The Night Watch; Sarah Waters The Night Watch
by Sarah Waters
British

For the End of Year Mini Challenge.

English
506 pages
Virago Press
ISBN: 978-1-84408-241-4

First line: So this, said Kay to herself, is the sort of person you’ve become: a person whose clocks and wrist-watches have stopped, and who tells the time, instead, by the particular kind of cripple arriving at her landlord’s door.

Back cover blurb:
The Night Watch is the extraordinary story of four Londoners: Kay, who wanders the streets in mannish clothes, restless and searching… Helen, who harbours a troubling secret… Viv, glamour girl, recklessly loyal to her soldier love… and Duncan, an apparent innocent, struggling with demons of his own.

Moving back through the 1940s, through air raids, blacked-out streets, illicit liaisons and sexual adventure, to end with its beginning in 1941, this is an astonishing novel.

Thoughts: I borrowed this book from the library in the spring, but never got more than a few pages in. I found it quite cheap in an online book store a while back, so decided to get it and try again. I’ve seen it read all over the places and people have really liked it, plus I’ve read all the other books by Waters.

However, while I did finish it this time around, I just did not like it.

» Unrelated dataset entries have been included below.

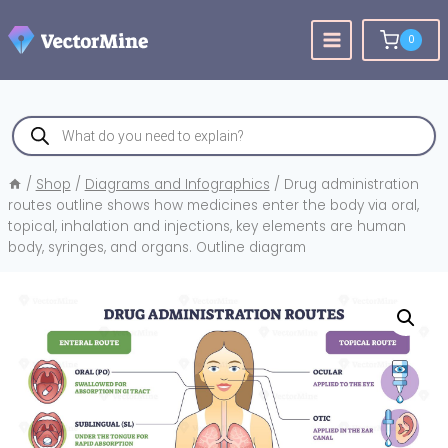
Skip
to
0
content
Products
search
/
Shop
/
Diagrams and Infographics
/
Drug administration
routes outline shows how medicines enter the body via oral,
topical, inhalation and injections, key elements are human
body, syringes, and organs. Outline diagram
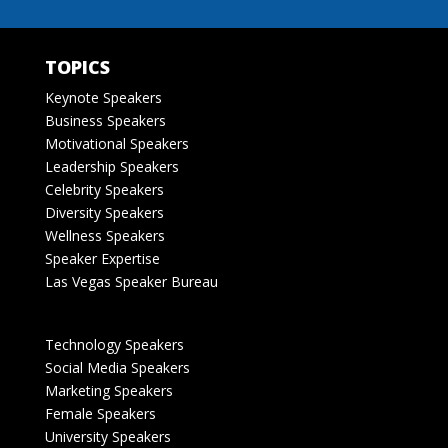
TOPICS
Keynote Speakers
Business Speakers
Motivational Speakers
Leadership Speakers
Celebrity Speakers
Diversity Speakers
Wellness Speakers
Speaker Expertise
Las Vegas Speaker Bureau
Technology Speakers
Social Media Speakers
Marketing Speakers
Female Speakers
University Speakers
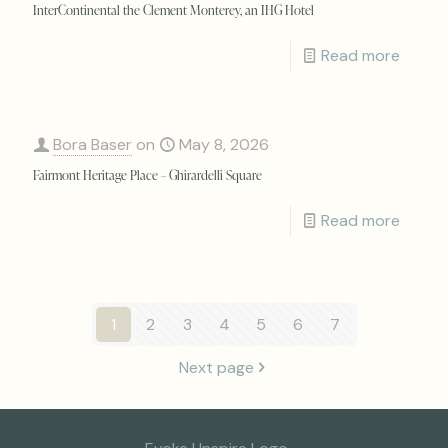
InterContinental the Clement Monterey, an IHG Hotel
Read more
Bora Baser
on
May 8, 2026
Fairmont Heritage Place – Ghirardelli Square
Read more
1
2
3
4
5
6
7
Next page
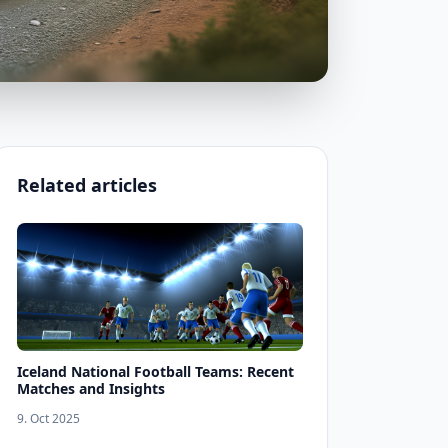
Related articles
Iceland National Football Teams: Recent
Matches and Insights
9. Oct 2025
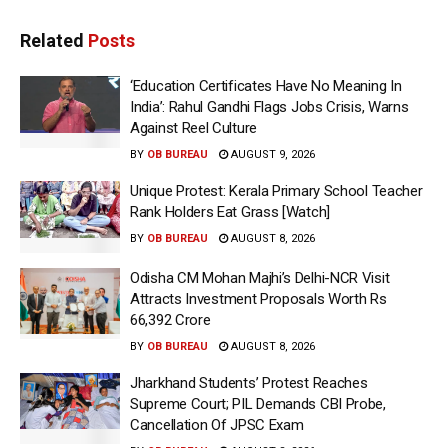
Related
Posts
‘Education Certificates Have No Meaning In
India’: Rahul Gandhi Flags Jobs Crisis, Warns
Against Reel Culture
BY
OB BUREAU
AUGUST 9, 2026
Unique Protest: Kerala Primary School Teacher
Rank Holders Eat Grass [Watch]
BY
OB BUREAU
AUGUST 8, 2026
Odisha CM Mohan Majhi’s Delhi-NCR Visit
Attracts Investment Proposals Worth Rs
66,392 Crore
BY
OB BUREAU
AUGUST 8, 2026
Jharkhand Students’ Protest Reaches
Supreme Court; PIL Demands CBI Probe,
Cancellation Of JPSC Exam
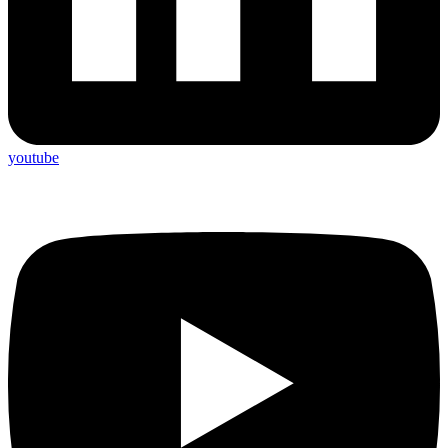
youtube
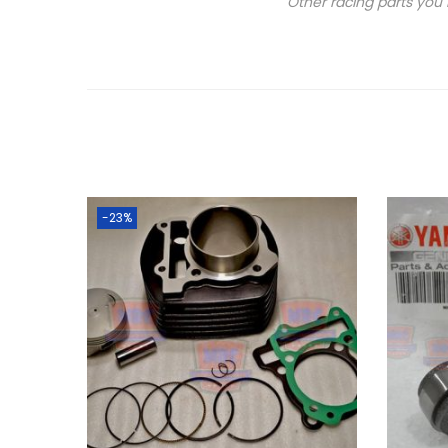
Other racing parts you 
-23%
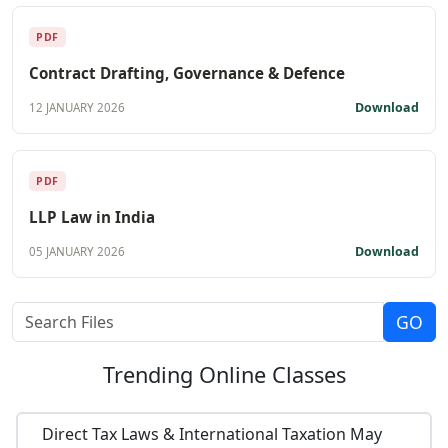
PDF
Contract Drafting, Governance & Defence
Download
12 JANUARY 2026
PDF
LLP Law in India
Download
05 JANUARY 2026
Trending
Online Classes
Direct Tax Laws & International Taxation May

It’s told backwards, almost, and I found it really hard to get invested in the characters. Every time I had managed to start to care, even a little bit, and was curious as to what would happen to them next, the story jumped back in time and it was like starting all over again.

I’m giving this novel a D rating, because no matter how much I might have wanted to like it—love it, even—I just couldn’t. I’m not sure I’ll read any more Waters, if she does write something new. All her books have had, to me, tedious passages that I struggled to get through to get at the good bits, but it seems that each new story from her has more and more of these. I’m sorry, Miss Waters, but I think we’re through.